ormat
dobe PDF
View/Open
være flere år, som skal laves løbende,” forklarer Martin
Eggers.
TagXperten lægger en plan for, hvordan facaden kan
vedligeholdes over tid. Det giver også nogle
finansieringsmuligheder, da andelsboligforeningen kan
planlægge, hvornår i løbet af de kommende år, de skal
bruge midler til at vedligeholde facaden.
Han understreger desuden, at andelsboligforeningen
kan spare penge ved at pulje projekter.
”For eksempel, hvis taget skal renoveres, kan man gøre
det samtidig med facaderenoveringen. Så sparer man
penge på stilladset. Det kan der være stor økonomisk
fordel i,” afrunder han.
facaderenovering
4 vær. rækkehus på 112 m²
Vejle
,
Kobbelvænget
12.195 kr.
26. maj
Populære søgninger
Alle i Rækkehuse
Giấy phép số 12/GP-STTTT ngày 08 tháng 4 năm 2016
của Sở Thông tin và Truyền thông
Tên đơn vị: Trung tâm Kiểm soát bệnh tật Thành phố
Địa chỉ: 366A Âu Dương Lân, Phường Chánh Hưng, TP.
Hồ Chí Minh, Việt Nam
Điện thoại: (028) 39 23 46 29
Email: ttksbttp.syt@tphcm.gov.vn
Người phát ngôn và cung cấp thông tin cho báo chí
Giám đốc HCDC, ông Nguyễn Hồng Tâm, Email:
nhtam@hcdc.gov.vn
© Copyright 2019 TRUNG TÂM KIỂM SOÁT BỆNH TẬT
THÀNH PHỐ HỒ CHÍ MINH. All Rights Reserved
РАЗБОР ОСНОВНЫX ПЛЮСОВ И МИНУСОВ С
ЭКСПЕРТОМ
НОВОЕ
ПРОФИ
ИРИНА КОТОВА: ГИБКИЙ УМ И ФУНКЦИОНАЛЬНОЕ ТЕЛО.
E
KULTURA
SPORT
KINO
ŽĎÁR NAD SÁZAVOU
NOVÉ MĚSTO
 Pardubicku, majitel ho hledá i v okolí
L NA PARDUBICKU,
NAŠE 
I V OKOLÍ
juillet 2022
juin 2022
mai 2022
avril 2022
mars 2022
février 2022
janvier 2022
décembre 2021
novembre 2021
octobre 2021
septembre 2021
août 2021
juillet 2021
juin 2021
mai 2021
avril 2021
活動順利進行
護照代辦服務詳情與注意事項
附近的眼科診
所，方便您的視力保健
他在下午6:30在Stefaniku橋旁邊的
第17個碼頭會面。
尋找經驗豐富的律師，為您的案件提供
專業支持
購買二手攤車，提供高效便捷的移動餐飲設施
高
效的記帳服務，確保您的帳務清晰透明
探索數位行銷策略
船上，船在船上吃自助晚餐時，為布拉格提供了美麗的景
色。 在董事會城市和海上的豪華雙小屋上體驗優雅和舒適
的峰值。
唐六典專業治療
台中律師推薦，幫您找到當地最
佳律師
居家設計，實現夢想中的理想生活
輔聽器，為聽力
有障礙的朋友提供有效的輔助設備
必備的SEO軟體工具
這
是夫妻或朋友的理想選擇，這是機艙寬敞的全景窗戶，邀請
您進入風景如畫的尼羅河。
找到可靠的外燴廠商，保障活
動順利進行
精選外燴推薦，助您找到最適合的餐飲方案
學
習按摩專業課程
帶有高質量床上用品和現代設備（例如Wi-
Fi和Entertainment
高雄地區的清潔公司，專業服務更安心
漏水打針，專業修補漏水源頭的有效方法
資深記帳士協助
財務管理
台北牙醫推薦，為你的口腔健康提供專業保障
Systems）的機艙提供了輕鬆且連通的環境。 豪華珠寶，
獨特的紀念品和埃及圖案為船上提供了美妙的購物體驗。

- - - - - - -

TASK REQUIREMENTS: What is needed is a word-for-word copy of all the entries.

SOLUTION TO THIS PROBLEM:
ormat
dobe PDF
View/Open
være flere år, som skal laves løbende,” forklarer Martin
Eggers.
TagXperten lægger en plan for, hvordan facaden kan
vedligeholdes over tid. Det giver også nogle
finansieringsmuligheder, da andelsboligforeningen kan
planlægge, hvornår i løbet af de kommende år, de skal
bruge midler til at vedligeholde facaden.
Han understreger desuden, at andelsboligforeningen
kan spare penge ved at pulje projekter.
”For eksempel, hvis taget skal renoveres, kan man gøre
det samtidig med facaderenoveringen. Så sparer man
penge på stilladset. Det kan der være stor økonomisk
fordel i,” afrunder han.
facaderenovering
4 vær. rækkehus på 112 m²
Vejle
,
Kobbelvænget
12.195 kr.
26. maj
Populære søgninger
Alle i Rækkehuse
Giấy phép số 12/GP-STTTT ngày 08 tháng 4 năm 2016
của Sở Thông tin và Truyền thông
Tên đơn vị: Trung tâm Kiểm soát bệnh tật Thành phố
Địa chỉ: 366A Âu Dương Lân, Phường Chánh Hưng, TP.
Hồ Chí Minh, Việt Nam
Điện thoại: (028) 39 23 46 29
Email: ttksbttp.syt@tphcm.gov.vn
Người phát ngôn và cung cấp thông tin cho báo chí
Giám đốc HCDC, ông Nguyễn Hồng Tâm, Email:
nhtam@hcdc.gov.vn
© Copyright 2019 TRUNG TÂM KIỂM SOÁT BỆNH TẬT
THÀNH PHỐ HỒ CHÍ MINH. All Rights Reserved
РАЗБОР ОСНОВНЫX ПЛЮСОВ И МИНУСОВ С
ЭКСПЕРТОМ
НОВОЕ
ПРОФИ
ИРИНА КОТОВА: ГИБКИЙ УМ И ФУНКЦИОНАЛЬНОЕ ТЕЛО.
E
KULTURA
SPORT
KINO
ŽĎÁR NAD SÁZAVOU
NOVÉ MĚSTO
 Pardubicku, majitel ho hledá i v okolí
L NA PARDUBICKU,
NAŠE 
I V OKOLÍ
juillet 2022
juin 2022
mai 2022
avril 2022
mars 2022
février 2022
janvier 2022
décembre 2021
novembre 2021
octobre 2021
septembre 2021
août 2021
juillet 2021
juin 2021
mai 2021
avril 2021
活動順利進行
護照代辦服務詳情與注意事項
附近的眼科診
所，方便您的視力保健
他在下午6:30在Stefaniku橋旁邊的
第17個碼頭會面。
尋找經驗豐富的律師，為您的案件提供
專業支持
購買二手攤車，提供高效便捷的移動餐飲設施
高
效的記帳服務，確保您的帳務清晰透明
探索數位行銷策略
船上，船在船上吃自助晚餐時，為布拉格提供了美麗的景
色。 在董事會城市和海上的豪華雙小屋上體驗優雅和舒適
的峰值。
唐六典專業治療
台中律師推薦，幫您找到當地最
佳律師
居家設計，實現夢想中的理想生活
輔聽器，為聽力
有障礙的朋友提供有效的輔助設備
必備的SEO軟體工具
這
是夫妻或朋友的理想選擇，這是機艙寬敞的全景窗戶，邀請
您進入風景如畫的尼羅河。
找到可靠的外燴廠商，保障活
動順利進行
精選外燴推薦，助您找到最適合的餐飲方案
學
習按摩專業課程
帶有高質量床上用品和現代設備（例如Wi-
Fi和Entertainment
高雄地區的清潔公司，專業服務更安心
漏水打針，專業修補漏水源頭的有效方法
資深記帳士協助
財務管理
台北牙醫推薦，為你的口腔健康提供專業保障
Systems）的機艙提供了輕鬆且連通的環境。 豪華珠寶，
獨特的紀念品和埃及圖案為船上提供了美妙的購物體驗。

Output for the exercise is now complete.